- **Action item**: Print the lines that run from the line with "de escala, repita" to the line with "ou design, utilize", keeping both end lines, exactly as they appear in the entries below, and nothing else.

- **Source data**:
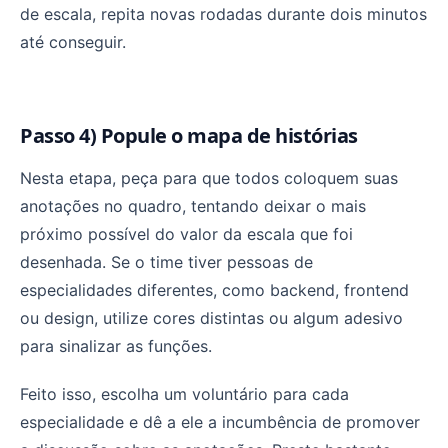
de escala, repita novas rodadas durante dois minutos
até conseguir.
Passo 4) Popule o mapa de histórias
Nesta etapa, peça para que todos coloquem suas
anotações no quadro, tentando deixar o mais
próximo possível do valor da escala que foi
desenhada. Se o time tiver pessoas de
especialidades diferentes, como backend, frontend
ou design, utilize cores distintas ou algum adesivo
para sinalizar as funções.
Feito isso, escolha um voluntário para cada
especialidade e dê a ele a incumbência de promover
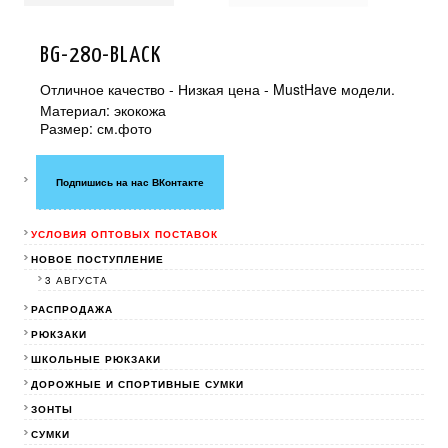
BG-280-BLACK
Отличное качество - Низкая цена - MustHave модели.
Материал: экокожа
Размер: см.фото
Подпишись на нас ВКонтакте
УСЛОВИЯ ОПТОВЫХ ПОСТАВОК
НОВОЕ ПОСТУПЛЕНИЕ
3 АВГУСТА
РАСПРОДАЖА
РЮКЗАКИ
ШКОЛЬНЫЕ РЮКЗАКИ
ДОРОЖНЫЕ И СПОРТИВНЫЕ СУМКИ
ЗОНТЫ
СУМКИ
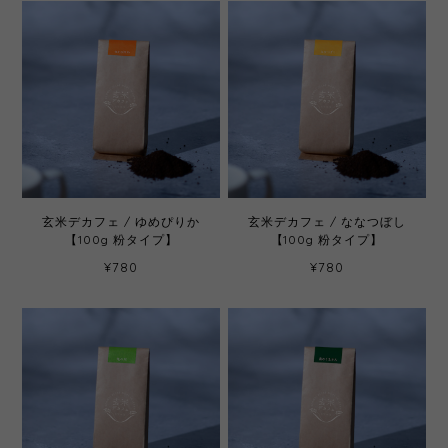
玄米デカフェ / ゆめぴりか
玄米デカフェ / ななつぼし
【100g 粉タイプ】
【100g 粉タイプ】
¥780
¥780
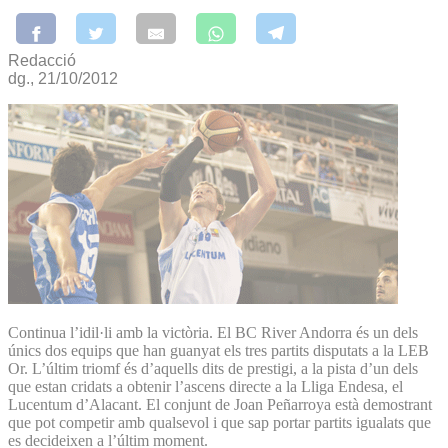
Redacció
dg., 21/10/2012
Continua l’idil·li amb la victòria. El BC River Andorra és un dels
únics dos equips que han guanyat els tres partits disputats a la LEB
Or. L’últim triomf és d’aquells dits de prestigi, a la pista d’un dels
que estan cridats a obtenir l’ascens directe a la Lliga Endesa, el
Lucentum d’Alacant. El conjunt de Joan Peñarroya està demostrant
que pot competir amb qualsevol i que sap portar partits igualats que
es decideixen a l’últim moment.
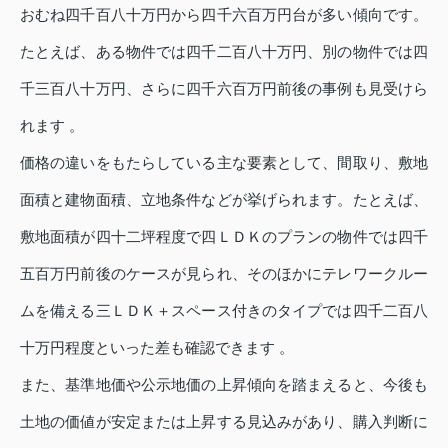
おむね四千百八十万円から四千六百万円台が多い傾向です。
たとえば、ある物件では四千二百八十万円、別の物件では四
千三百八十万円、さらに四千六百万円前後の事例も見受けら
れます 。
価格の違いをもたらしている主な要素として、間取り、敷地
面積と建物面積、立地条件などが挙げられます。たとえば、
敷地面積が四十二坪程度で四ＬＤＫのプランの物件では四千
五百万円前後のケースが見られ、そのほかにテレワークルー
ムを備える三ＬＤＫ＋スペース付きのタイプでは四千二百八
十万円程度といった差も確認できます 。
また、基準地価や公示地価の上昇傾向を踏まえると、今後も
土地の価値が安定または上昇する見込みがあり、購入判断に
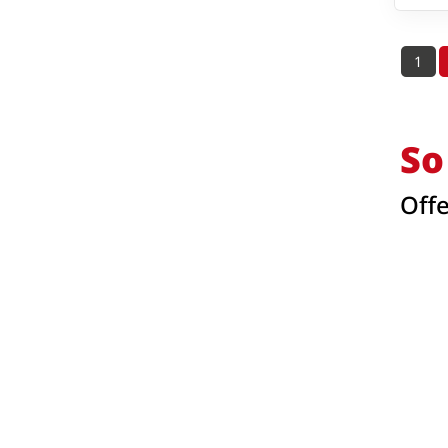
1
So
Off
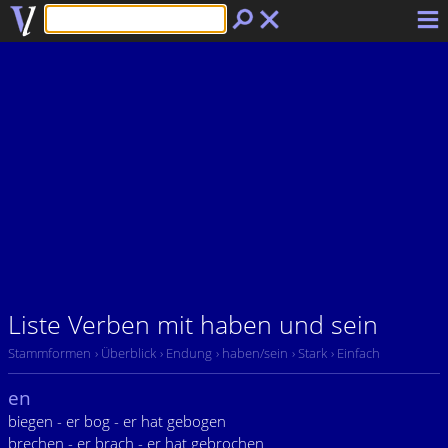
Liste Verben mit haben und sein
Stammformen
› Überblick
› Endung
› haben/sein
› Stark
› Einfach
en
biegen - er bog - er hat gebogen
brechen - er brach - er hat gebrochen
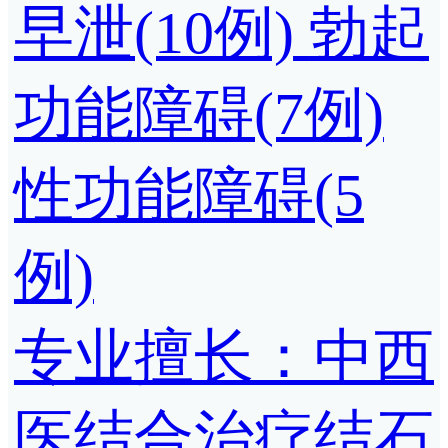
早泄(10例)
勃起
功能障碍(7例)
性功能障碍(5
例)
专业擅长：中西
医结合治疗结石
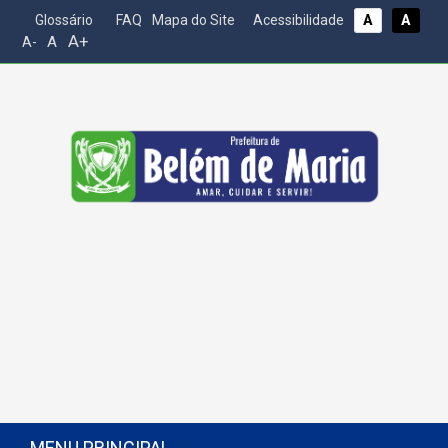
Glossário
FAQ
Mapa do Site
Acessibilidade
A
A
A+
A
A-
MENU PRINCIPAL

...

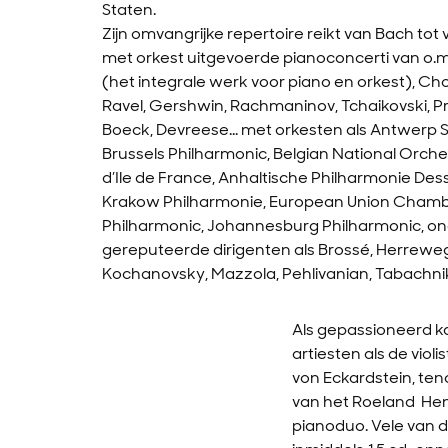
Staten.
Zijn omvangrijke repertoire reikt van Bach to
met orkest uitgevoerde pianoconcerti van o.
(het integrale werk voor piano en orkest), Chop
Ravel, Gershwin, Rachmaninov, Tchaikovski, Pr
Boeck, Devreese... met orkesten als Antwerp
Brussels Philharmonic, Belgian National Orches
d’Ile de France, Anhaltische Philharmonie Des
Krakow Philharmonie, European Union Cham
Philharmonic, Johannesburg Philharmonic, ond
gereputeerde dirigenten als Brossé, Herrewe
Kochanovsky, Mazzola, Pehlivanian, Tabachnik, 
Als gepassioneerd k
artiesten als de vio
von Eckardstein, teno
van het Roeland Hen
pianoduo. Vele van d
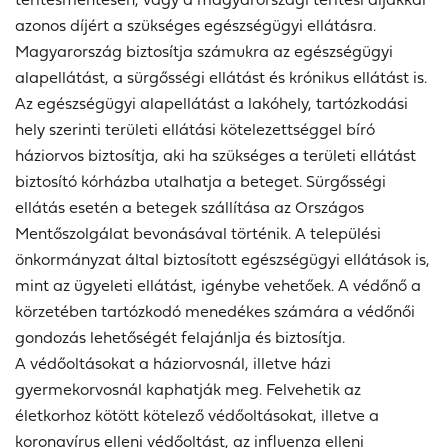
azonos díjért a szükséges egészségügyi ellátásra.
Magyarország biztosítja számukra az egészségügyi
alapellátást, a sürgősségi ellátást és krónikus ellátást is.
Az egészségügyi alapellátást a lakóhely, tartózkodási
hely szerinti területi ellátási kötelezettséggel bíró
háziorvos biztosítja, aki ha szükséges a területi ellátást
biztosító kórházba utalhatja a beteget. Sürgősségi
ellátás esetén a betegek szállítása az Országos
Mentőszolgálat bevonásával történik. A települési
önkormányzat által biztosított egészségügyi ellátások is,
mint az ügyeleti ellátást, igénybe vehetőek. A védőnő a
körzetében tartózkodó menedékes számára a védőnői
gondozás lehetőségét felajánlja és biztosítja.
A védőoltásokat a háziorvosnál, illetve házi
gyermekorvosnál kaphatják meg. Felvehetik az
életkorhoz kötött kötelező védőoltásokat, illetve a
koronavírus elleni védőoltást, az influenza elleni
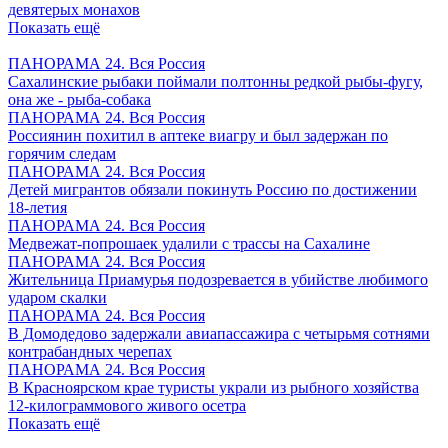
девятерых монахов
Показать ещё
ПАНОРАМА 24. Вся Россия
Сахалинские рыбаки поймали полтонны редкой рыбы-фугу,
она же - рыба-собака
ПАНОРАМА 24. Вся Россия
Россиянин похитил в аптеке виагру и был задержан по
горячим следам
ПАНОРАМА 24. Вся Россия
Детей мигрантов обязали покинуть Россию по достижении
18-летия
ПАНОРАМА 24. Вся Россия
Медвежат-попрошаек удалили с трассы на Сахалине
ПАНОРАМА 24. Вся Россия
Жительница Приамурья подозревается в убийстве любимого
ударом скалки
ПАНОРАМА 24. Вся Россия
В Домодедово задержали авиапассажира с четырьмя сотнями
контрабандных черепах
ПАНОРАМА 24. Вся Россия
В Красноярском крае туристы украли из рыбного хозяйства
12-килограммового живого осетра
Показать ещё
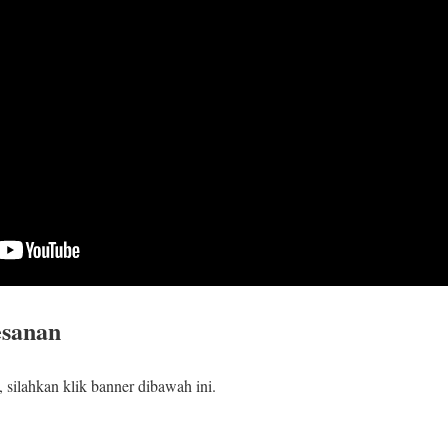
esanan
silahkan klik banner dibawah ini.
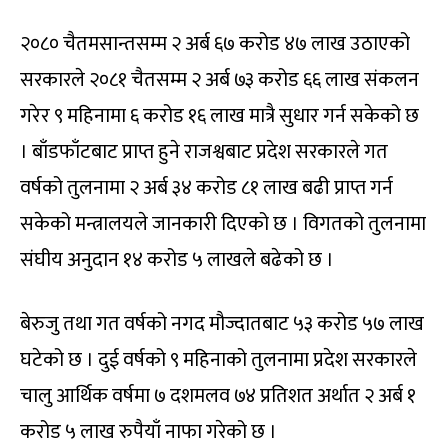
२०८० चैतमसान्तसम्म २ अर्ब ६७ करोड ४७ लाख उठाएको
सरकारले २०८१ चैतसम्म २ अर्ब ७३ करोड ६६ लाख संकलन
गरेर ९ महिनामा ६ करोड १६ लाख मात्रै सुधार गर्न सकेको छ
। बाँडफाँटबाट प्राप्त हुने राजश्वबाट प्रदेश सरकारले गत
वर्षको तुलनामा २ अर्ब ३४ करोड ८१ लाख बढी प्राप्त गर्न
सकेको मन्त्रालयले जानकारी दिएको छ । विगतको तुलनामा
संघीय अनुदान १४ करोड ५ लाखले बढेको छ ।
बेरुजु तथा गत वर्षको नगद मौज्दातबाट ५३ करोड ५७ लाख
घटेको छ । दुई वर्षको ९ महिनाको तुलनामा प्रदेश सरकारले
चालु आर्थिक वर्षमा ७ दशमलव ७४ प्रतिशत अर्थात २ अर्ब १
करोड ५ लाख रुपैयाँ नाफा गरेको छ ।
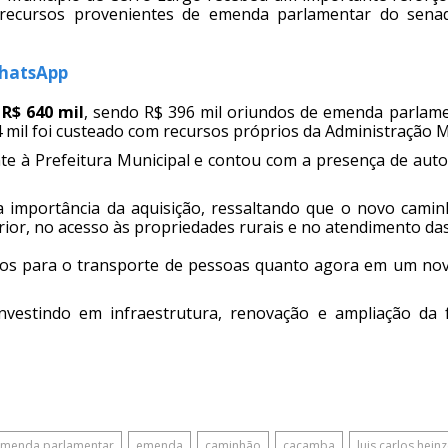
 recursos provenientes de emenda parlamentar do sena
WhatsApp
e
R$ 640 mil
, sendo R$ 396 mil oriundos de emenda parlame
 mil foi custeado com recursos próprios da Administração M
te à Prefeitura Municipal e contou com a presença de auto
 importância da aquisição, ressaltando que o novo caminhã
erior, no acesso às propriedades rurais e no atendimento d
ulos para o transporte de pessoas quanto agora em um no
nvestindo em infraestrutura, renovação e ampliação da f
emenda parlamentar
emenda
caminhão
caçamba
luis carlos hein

- **Output below**:
de escala, repita novas rodadas durante dois minutos
até conseguir.
Passo 4) Popule o mapa de histórias
Nesta etapa, peça para que todos coloquem suas
anotações no quadro, tentando deixar o mais
próximo possível do valor da escala que foi
desenhada. Se o time tiver pessoas de
especialidades diferentes, como backend, frontend
ou design, utilize cores distintas ou algum adesivo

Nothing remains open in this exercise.